Jazz Guitar Player Chris Bergson

 Bio:  

Guitarist, vocalist, and songwriter Chris Bergson is "a hugely talented artist... haunting vocals and beautifully understated guitar" (Blues in Britain). Drawing on the rich legacy of American Roots music, the Chris Bergson Band's new CD, Another Day (2 Shirts Records) takes the heart of the Delta blues and stretches it into new forms. "Bergson's vocals are warm and personal. 'Come and Gone' simmers; gorgeous ballads 'Another Day' and 'High Above the Morning' are deep country soul," says Blues Revue. The Chris Bergson Band keeps the space and big beat of the Delta blues at its core while encompassing a variety of musical styles. All About Jazz writes that Bergson "ranges from James Brown to James Taylor. Funk, soul, blues, folk and delectable jazz come together seamlessly."

Chris Bergson has accompanied top vocalists Annie Ross, Norah Jones, Dena DeRose, and Sasha Dobson. Bergson has performed and/or recorded with jazz greats Al Foster, Larry Grenadier, Jeff Ballard, Peter Bernstein, Dennis Irwin, Larry Goldings, Terell Stafford, Donny McCaslin, Sheryl Bailey, and Joel Frahm. Bergson has also headlined at such top New York City venues as Joe's Pub, Jazz Standard, The Blue Note, Smoke, and the Fat Cat Jazz Club. He has performed at the Museum of Modern Art, the Whitney Museum of American Art and the John F. Kennedy Center for the Performing Arts in Washington D.C. In 2002, Chris was appointed a Jazz Ambassador of the United States of America by the Kennedy Center and the U.S. State Department. In October 2002, Chris and his trio toured eight countries in West Africa, giving concerts and clinics about the Blues. From August through December 2004, Bergson was featured as an Artist In Residence at NYC's Jazz Standard.The Chris Bergson Band recently performed at the 2005 Cape May Jazz Festival in a tribute to Ray Charles. In October, 2005, the Chris Bergson Band returned to Jazz Standard to celebrate the release of their new CD, Another Day (2 Shirts Records).

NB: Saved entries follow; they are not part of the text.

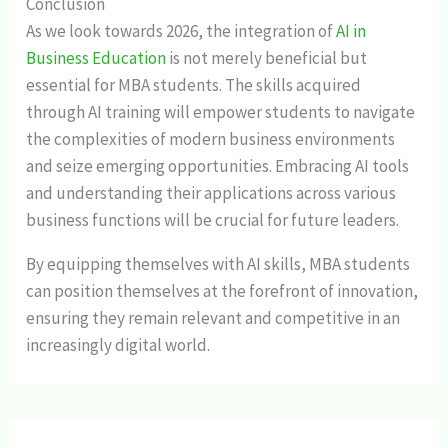
Conclusion
As we look towards 2026, the integration of
AI in
Business Education
is not merely beneficial but
essential for MBA students. The skills acquired
through AI training will empower students to navigate
the complexities of modern business environments
and seize emerging opportunities. Embracing AI tools
and understanding their applications across various
business functions will be crucial for future leaders.
By equipping themselves with AI skills, MBA students
can position themselves at the forefront of innovation,
ensuring they remain relevant and competitive in an
increasingly digital world.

"On Another Day, Chris Bergson makes his thin-line Gibson sound fat and funky in true Big Easy style, pays tribute to Curtis Mayfield with sweet double-stops, and picks angular blues-bop lines like a tightly wound New York hipster. Bergson has tone and vibe to spare."
- Andy Ellis, Guitar Player

"Chris Bergson is among the best of the young jazz guitarists...his skills are already amazing."
- Jim Hall

"Guitarists from Billy Butler to Kenny Burrell and George Benson have mixed healthy does of the blues with their jazz, but Bergson has a deeper understanding of country blues than his predecessors ever indicated. he phrases like a horn player with strong rhythmic accents and wide interval leaps. a six-string wizard."
- Dave Rubin, PlayBluesGuitar.com

"If you like the music of Coltrane, Muddy Waters and The Band, you will definitely like the Chris Bergson Band.Bergson's guitar work is magnificent and his voice is aged and full of soul."
- Rootstime

"He moves easily from a funky blues with beautiful guitar parts to an atmosphere inspired by Skip James. His playing of 'Three Sisters' on acoustic guitar makes one wonder whether Bergson himself doesn't come from deep in the Mississippi delta. With Another Day, his fourth CD, this jazz guitarist confirms once more that he belongs to the kingdom of blues."
- Michel Maestracci, Le Jazz Hot

 Website:   www.chrisbergson.com

 Listen Song :  'Twilight' [sample mp3]  
Album :  'Wait for Spring'





 Interview 1. At what age did you start playing guitar and when did you start playing jazz?

As long as I can remember, I was always drawn to the guitar. As a little kid, I would place my uncle's nylon string guitar on the floor and strum the open strings and make up songs. I'm sure it sounded awful but it was really fun! I started playing jazz when I was about ten or eleven years old.

2. Which people influenced you as an improvising musician?

My biggest influences as an improvising musician would have to include Miles Davis, Thelonious Monk, Bill Evans, John Coltrane, Jim Hall, Wes Montgomery, Jimi Hendrix, B.B. King, Robert Johnson, Duane Allman, Grant Green, Wynton Kelly, Kenny Dorham (among many others)...

3. Did you take guitar lessons when you were young?

I started taking guitar lessons when I was seven years old.

4. What do you listen to today?

Today I listen to and am influenced by a lot of different styles of music - mainly jazz, blues, and old school R &B though. Most of the music I love is linked together by the Blues. Today I listen a lot to the following artists: The Band, Bill Evans, Bob Dylan, Aretha Franklin, Lightnin' Hopkins, Freddie King, Wes Montgomery, Bill Withers, The Meters, John Coltrane, Mississippi Fred McDowell, Skip James, Muddy Waters, Little Walter, Taj Mahal, Brad Mehldau, John Scofield...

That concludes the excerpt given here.